Medical errors will typically fall within these general categories: adverse drug reactions, medication errors, laboratory errors, surgical errors, patient-controlled analgesia, falls, and healthcare-associated infections. In general, medication errors are the most commonly occurring medical error resulting in death. The Agency for Healthcare Research and Quality (AHRQ) attributes most medical errors to eight common root causes, including communication problems, inadequate information flow, human problems, patient-related issues, organizational transfer of knowledge, staffing patterns and workflow, technical failures, and inadequate policies. The agency considers communication problems by far the most important of the group. Review of both the general categories of medical errors and the root causes of errors within these categories would suggest significant potential for meaningful improvement in all these areas.

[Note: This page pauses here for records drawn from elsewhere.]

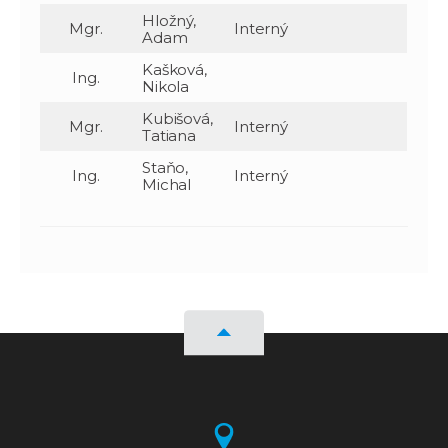
Hložný,
Mgr.
Interný
Adam
Kašková,
Ing.
Nikola
Kubišová,
Mgr.
Interný
Tatiana
Staňo,
Ing.
Interný
Michal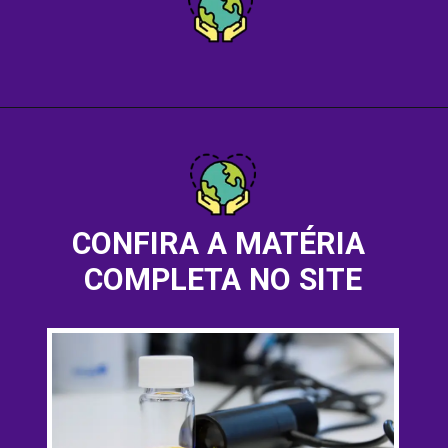
CONFIRA A MATÉRIA 
COMPLETA NO SITE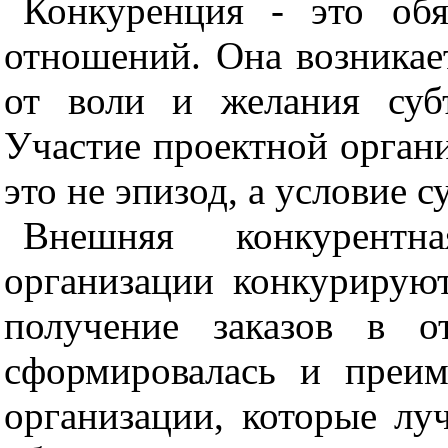
Конкуренция - это обя
отношений
. Она возникае
от в
оли и же
лания суб
У
частие прое
к
тной орган
это не эпи
зод
,
а у
с
ловие с
Внешняя конкурент
н
орга
н
и
зации
кон
курирую
пол
у
че
ние з
а
к
азов в от
сформ
и
рова
лась и п
р
еи
м
ор
г
ан
и
зации, ко
торые лу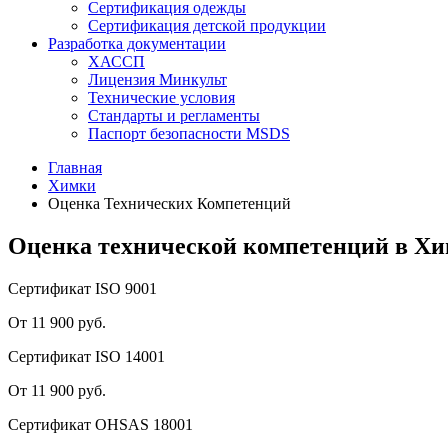
Сертификация одежды
Сертификация детской продукции
Разработка документации
ХАССП
Лицензия Минкульт
Технические условия
Стандарты и регламенты
Паспорт безопасности MSDS
Главная
Химки
Оценка Технических Компетенций
Оценка технической компетенций в Х
Сертификат ISO 9001
От 11 900 руб.
Сертификат ISO 14001
От 11 900 руб.
Сертификат OHSAS 18001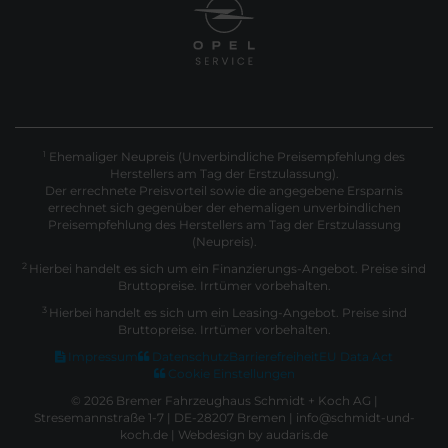
Ehemaliger Neupreis (Unverbindliche Preisempfehlung des
1
Herstellers am Tag der Erstzulassung).
Der errechnete Preisvorteil sowie die angegebene Ersparnis
errechnet sich gegenüber der ehemaligen unverbindlichen
Preisempfehlung des Herstellers am Tag der Erstzulassung
(Neupreis).
2
Hierbei handelt es sich um ein Finanzierungs-Angebot. Preise sind
Bruttopreise. Irrtümer vorbehalten.
3
Hierbei handelt es sich um ein Leasing-Angebot. Preise sind
Bruttopreise. Irrtümer vorbehalten.
Impressum
Datenschutz
Barrierefreiheit
EU Data Act
Cookie Einstellungen
© 2026 Bremer Fahrzeughaus Schmidt + Koch AG |
Stresemannstraße 1-7 | DE-28207 Bremen | info@schmidt-und-
koch.de |
Webdesign by audaris.de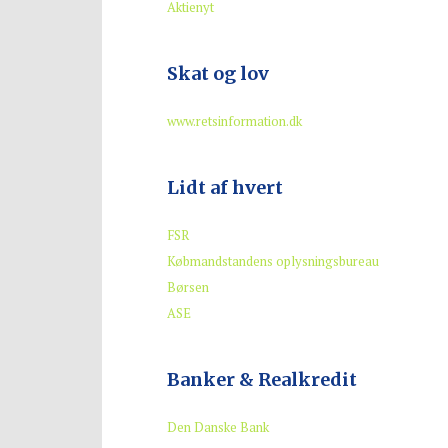
Aktienyt
Skat og lov
www.retsinformation.dk
Lidt af hvert
FSR
Købmandstandens oplysningsbureau
Børsen
ASE
Banker & Realkredit
Den Danske Bank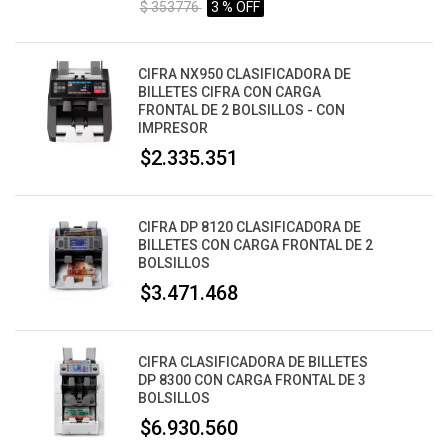
$ 353776
3 % OFF
CIFRA NX950 CLASIFICADORA DE
BILLETES CIFRA CON CARGA
FRONTAL DE 2 BOLSILLOS - CON
IMPRESOR
$2.335.351
CIFRA DP 8120 CLASIFICADORA DE
BILLETES CON CARGA FRONTAL DE 2
BOLSILLOS
$3.471.468
CIFRA CLASIFICADORA DE BILLETES
DP 8300 CON CARGA FRONTAL DE 3
BOLSILLOS
$6.930.560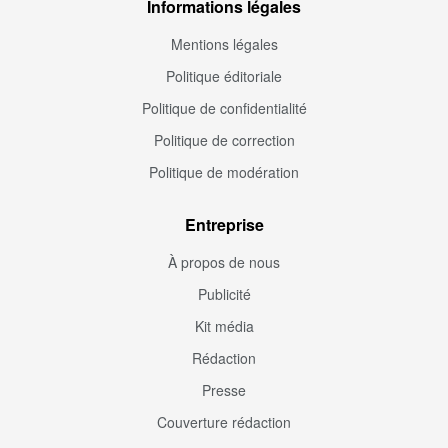
Informations légales
Mentions légales
Politique éditoriale
Politique de confidentialité
Politique de correction
Politique de modération
Entreprise
À propos de nous
Publicité
Kit média
Rédaction
Presse
Couverture rédaction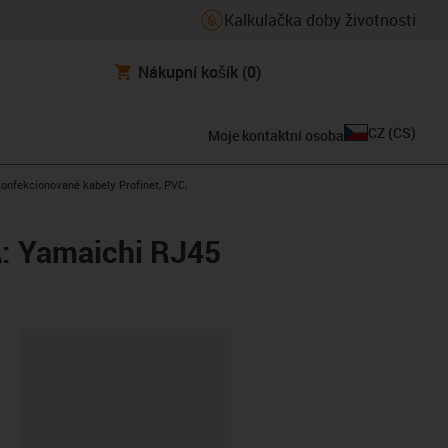
Kalkulačka doby životnosti
Nákupní košík
(0)
CZ
(
CS
)
Moje kontaktní osoba
s-icon-arrow-right
onfekcionované kabely Profinet, PVC,
A: Yamaichi RJ45
board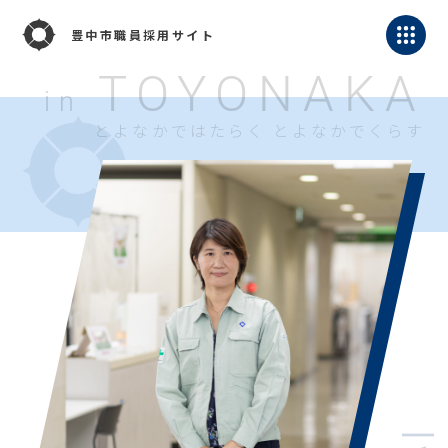
豊中市職員採用サイト
TOYONAKA
in
とよなかではたらく とよなかでくらす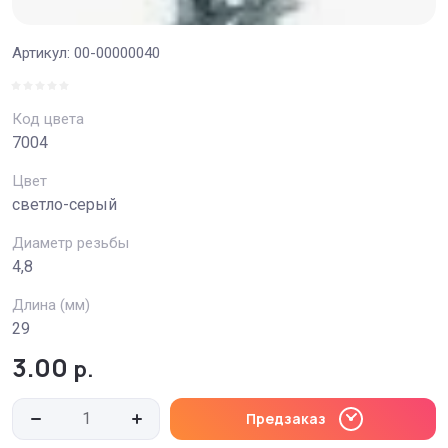
Артикул:
00-00000040
Код цвета
7004
Цвет
светло-серый
Диаметр резьбы
4,8
Длина (мм)
29
3.00
р.
Предзаказ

The AAO-HNS has had an active Patient Safety Quality Improvement (PSQI) Committee for many years. The committee has been instrumental in the creation of the Patient Safety Event Reporting Tool that allows members to report adverse events in otolaryngology. This database contains de-identified patient data for study in a secure environment. This web link follows AHRQ guidelines and helps identify areas of focus for future research. The committee also was instrumental in a comprehensive study of tracheotomies using a combination of national survey data and multi-institutional data to develop a series of manuscripts regarding the outcome for patients with tracheotomies, including actionable items with the potential to materially decrease adverse events and improve outcomes. It also recently completed a study on post-tonsillectomy admission practices, looking at the likelihood of accidental death and postoperative delayed bleeding complications to help physicians make rational decisions about postoperative admission practices that emphasize safety. This month’s Bulletin gives us a first look at their most recent project involving “Intraoperative Sentinel Events.”
Following the completion of his talk, CAPT Carron asked the audience a survey question that was thought-provoking. He asked the audience if they would rather have a grade “A” participant in a grade “B” system or a “B” participant in an “A” system. The audience was split almost evenly on their answers. CAPT Carron favored the grade “A” system. I feel to really move the needle in the right direction we shouldn’t settle for anything other than an “A” for both. Defining our goal and training participants to work in a culture that demands high quality and safety will be critical to addressing this unacceptable problem. The Academy will continue to identify and promote improvement activities that will move us toward the goal of no preventable errors.